**AIM OF THE EXERCISE**.
Within the listing below, count the lines that include "mascota" and give the count alone.

**GIVEN RECORDS**.

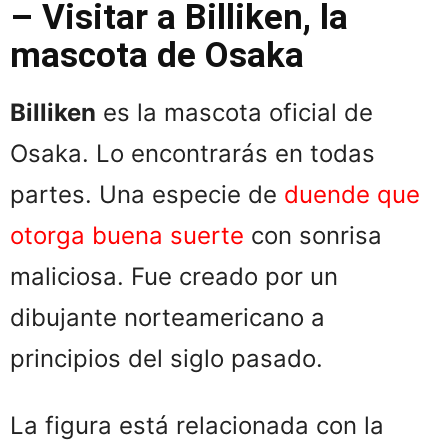
– Visitar a Billiken, la
mascota de Osaka
Billiken
es la mascota oficial de
Osaka. Lo encontrarás en todas
partes. Una especie de
duende que
otorga buena suerte
con sonrisa
maliciosa. Fue creado por un
dibujante norteamericano a
principios del siglo pasado.
La figura está relacionada con la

**TASK ANSWER**.
2